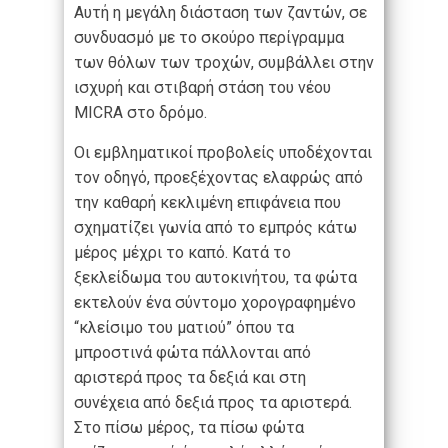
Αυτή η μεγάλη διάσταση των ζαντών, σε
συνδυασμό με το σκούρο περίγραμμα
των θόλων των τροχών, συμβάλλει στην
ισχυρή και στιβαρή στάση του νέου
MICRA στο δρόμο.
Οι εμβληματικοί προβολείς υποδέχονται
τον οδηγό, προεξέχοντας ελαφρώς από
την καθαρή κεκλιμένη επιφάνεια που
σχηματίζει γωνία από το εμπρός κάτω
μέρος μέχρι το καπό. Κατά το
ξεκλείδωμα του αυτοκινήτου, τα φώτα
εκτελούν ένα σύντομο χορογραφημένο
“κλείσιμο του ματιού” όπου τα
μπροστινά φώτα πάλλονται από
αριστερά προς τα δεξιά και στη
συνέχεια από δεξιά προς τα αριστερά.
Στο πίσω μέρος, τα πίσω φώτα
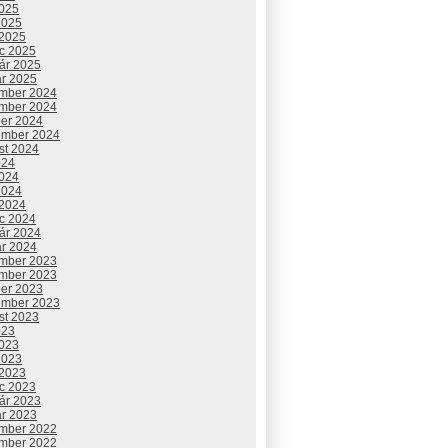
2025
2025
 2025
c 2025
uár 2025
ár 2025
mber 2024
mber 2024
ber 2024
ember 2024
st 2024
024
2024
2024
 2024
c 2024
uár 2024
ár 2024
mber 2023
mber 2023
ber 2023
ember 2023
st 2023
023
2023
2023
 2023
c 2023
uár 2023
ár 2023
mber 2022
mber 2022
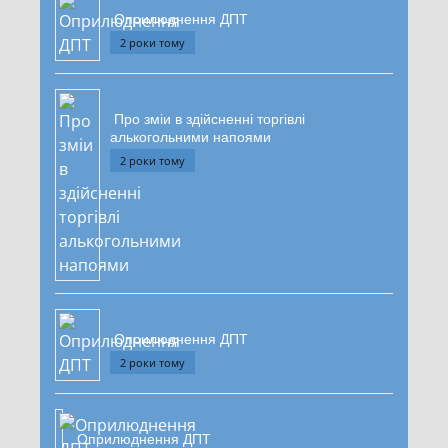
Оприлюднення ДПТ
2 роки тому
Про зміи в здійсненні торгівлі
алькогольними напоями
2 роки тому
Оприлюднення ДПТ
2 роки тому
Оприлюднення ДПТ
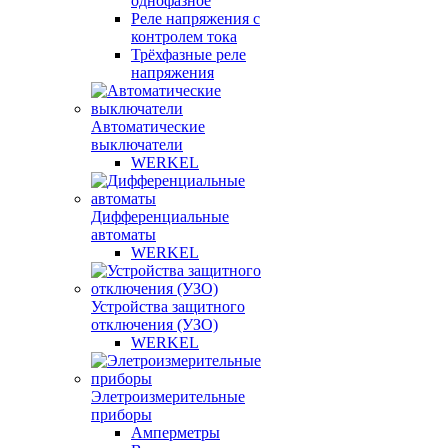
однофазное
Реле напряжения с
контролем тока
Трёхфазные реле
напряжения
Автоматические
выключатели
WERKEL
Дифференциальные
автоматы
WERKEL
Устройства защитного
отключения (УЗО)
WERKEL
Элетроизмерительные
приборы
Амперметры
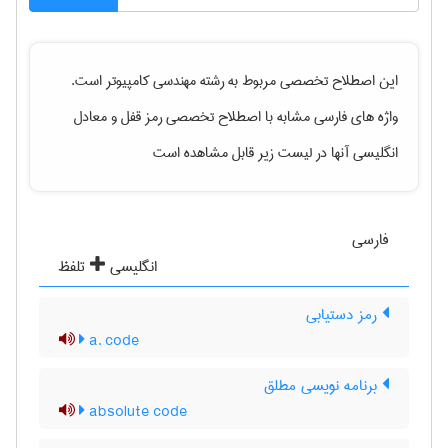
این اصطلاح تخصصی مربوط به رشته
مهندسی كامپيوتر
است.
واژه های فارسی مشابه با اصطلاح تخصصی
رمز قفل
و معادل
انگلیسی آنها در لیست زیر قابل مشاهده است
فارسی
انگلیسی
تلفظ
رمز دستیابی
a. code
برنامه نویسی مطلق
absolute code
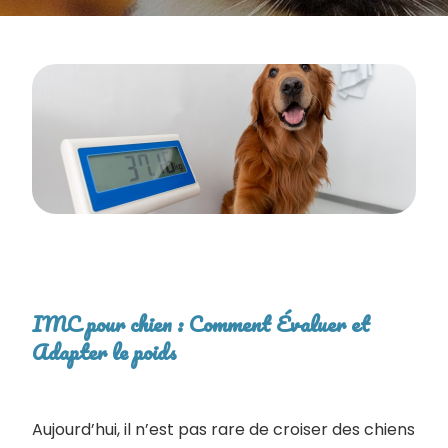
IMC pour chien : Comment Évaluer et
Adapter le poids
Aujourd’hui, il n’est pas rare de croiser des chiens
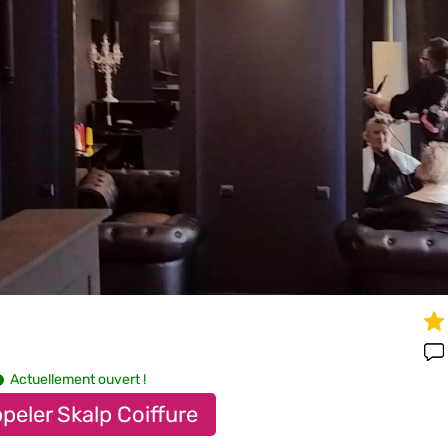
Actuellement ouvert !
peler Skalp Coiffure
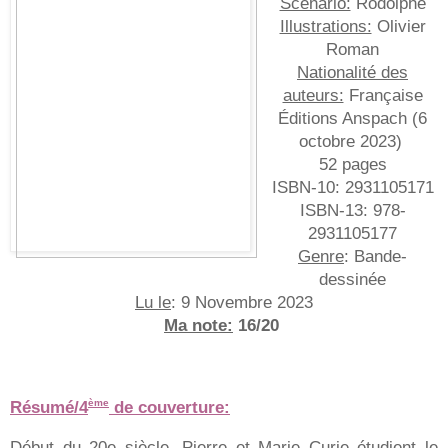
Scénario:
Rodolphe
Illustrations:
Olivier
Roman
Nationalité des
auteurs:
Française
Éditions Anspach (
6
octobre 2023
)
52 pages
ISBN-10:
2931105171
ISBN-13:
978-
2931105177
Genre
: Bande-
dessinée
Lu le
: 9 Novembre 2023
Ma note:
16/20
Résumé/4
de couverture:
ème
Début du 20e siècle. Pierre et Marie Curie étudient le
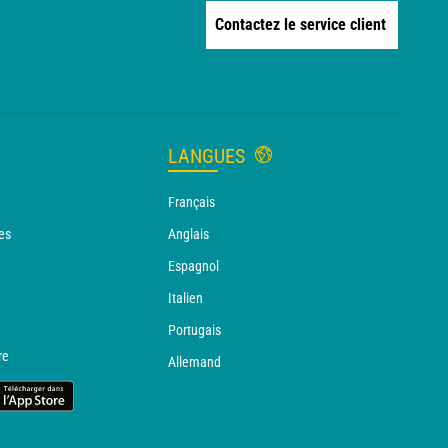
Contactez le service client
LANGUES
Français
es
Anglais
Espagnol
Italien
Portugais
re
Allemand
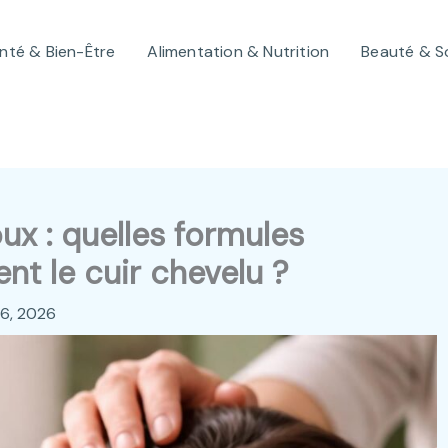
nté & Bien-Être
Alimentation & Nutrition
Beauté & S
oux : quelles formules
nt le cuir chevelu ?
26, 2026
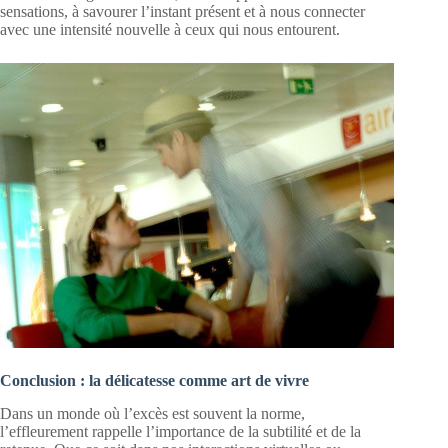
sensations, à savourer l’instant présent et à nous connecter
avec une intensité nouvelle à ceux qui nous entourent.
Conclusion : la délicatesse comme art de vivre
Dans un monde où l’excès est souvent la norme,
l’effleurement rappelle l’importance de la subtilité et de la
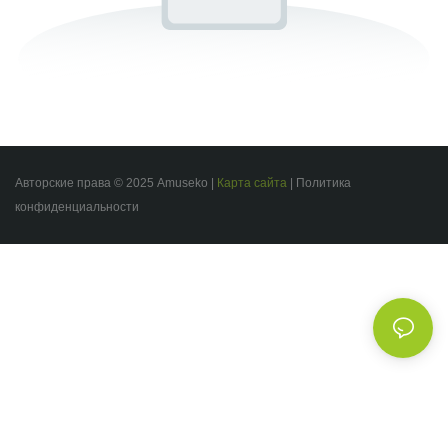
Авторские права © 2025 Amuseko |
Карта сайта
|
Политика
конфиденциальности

### Exercise instructions
Output every record verbatim, skipping images.

### Task result
Αυτή η μεγάλη διάσταση των ζαντών, σε
συνδυασμό με το σκούρο περίγραμμα
των θόλων των τροχών, συμβάλλει στην
ισχυρή και στιβαρή στάση του νέου
MICRA στο δρόμο.
Οι εμβληματικοί προβολείς υποδέχονται
τον οδηγό, προεξέχοντας ελαφρώς από
την καθαρή κεκλιμένη επιφάνεια που
σχηματίζει γωνία από το εμπρός κάτω
μέρος μέχρι το καπό. Κατά το
ξεκλείδωμα του αυτοκινήτου, τα φώτα
εκτελούν ένα σύντομο χορογραφημένο
“κλείσιμο του ματιού” όπου τα
μπροστινά φώτα πάλλονται από
αριστερά προς τα δεξιά και στη
συνέχεια από δεξιά προς τα αριστερά.
Στο πίσω μέρος, τα πίσω φώτα
2025
2025
 2025
c 2025
uár 2025
ár 2025
mber 2024
mber 2024
ber 2024
ember 2024
st 2024
024
2024
2024
 2024
c 2024
uár 2024
ár 2024
mber 2023
mber 2023
ber 2023
ember 2023
st 2023
023
2023
2023
 2023
c 2023
uár 2023
ár 2023
mber 2022
mber 2022
Оприлюднення ДПТ
2 роки тому
Про зміи в здійсненні торгівлі
алькогольними напоями
2 роки тому
Оприлюднення ДПТ
2 роки тому
Оприлюднення ДПТ
однофазное
Реле напряжения с
контролем тока
Трёхфазные реле
напряжения
Автоматические
выключатели
WERKEL
Дифференциальные
автоматы
WERKEL
Устройства защитного
отключения (УЗО)
WERKEL
Элетроизмерительные
приборы
Амперметры
این اصطلاح تخصصی مربوط به رشته
مهندسی كامپيوتر
است.
واژه های فارسی مشابه با اصطلاح تخصصی
رمز قفل
و معادل
انگلیسی آنها در لیست زیر قابل مشاهده است
فارسی
انگلیسی
تلفظ
رمز دستیابی
a. code
برنامه نویسی مطلق
absolute code
IMC pour chien : Comment Évaluer et
Adapter le poids
Aujourd’hui, il n’est pas rare de croiser des chiens
Actuellement ouvert !
peler Skalp Coiffure
Scénario:
Rodolphe
Illustrations:
Olivier
Roman
Nationalité des
auteurs:
Française
Éditions Anspach (
6
octobre 2023
)
52 pages
ISBN-10:
2931105171
ISBN-13:
978-
2931105177
Genre
: Bande-
dessinée
Lu le
: 9 Novembre 2023
Ma note:
16/20
Résumé/4
de couverture:
ème
Début du 20e siècle. Pierre et Marie Curie étudient le
Contactez le service client
LANGUES
Français
es
Anglais
Espagnol
Italien
Portugais
re
Allemand
nté & Bien-Être
Alimentation & Nutrition
Beauté & S
oux : quelles formules
nt le cuir chevelu ?
26, 2026
sensations, à savourer l’instant présent et à nous connecter
avec une intensité nouvelle à ceux qui nous entourent.
Conclusion : la délicatesse comme art de vivre
Dans un monde où l’excès est souvent la norme,
l’effleurement rappelle l’importance de la subtilité et de la
Авторские права © 2025 Amuseko |
Карта сайта
|
Политика
конфиденциальности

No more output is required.